* Records for the task

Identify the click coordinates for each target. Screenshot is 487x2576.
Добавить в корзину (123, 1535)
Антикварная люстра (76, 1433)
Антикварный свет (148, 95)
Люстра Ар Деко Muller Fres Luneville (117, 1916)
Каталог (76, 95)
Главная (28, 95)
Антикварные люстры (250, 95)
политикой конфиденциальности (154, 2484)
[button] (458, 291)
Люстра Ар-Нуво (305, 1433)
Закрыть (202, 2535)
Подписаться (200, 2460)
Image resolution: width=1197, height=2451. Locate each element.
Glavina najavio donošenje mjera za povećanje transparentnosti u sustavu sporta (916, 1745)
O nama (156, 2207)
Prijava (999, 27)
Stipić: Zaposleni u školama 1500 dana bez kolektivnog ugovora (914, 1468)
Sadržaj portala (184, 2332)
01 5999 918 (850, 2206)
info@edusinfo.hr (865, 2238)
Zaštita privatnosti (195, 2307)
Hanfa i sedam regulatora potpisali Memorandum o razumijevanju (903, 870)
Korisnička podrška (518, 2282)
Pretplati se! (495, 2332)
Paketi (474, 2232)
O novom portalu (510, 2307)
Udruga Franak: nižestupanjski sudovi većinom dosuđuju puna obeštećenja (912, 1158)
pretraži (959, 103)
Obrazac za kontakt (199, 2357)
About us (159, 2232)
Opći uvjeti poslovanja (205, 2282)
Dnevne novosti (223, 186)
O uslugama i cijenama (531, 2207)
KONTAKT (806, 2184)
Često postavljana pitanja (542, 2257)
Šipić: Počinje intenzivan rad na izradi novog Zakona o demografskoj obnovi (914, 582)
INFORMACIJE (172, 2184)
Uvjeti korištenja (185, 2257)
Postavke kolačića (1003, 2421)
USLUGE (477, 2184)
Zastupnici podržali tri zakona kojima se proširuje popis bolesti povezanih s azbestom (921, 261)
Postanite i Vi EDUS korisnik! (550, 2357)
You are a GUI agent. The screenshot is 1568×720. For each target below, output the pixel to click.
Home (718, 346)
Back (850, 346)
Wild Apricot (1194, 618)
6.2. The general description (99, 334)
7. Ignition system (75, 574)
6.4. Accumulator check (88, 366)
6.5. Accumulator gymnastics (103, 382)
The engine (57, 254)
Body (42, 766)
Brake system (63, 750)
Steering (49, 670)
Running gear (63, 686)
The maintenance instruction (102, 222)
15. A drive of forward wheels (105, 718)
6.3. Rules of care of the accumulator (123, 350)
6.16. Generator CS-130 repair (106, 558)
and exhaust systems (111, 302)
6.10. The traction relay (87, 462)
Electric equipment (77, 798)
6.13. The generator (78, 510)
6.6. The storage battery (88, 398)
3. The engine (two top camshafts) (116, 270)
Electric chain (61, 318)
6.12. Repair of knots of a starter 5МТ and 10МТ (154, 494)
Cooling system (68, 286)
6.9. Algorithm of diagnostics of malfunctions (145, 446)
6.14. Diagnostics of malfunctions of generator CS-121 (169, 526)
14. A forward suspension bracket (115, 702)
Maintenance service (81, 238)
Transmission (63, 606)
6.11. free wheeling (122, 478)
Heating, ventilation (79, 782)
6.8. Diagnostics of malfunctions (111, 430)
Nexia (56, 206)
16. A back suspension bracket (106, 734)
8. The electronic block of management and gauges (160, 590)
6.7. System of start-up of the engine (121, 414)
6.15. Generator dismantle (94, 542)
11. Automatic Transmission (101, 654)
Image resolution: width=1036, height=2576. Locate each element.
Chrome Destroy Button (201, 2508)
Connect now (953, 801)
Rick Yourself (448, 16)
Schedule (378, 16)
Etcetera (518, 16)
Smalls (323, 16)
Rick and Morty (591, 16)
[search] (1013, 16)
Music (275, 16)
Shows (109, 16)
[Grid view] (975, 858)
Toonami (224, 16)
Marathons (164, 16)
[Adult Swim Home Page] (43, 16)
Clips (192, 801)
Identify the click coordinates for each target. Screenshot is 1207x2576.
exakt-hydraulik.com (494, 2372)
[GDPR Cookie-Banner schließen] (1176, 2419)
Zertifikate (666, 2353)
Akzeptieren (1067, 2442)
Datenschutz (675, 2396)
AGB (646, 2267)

* Your goal
Copy out every line of the listing that includes the string "engine".

* Output of the exercise
The engine (57, 254)
3. The engine (two top camshafts) (116, 270)
6.7. System of start-up of the engine (121, 414)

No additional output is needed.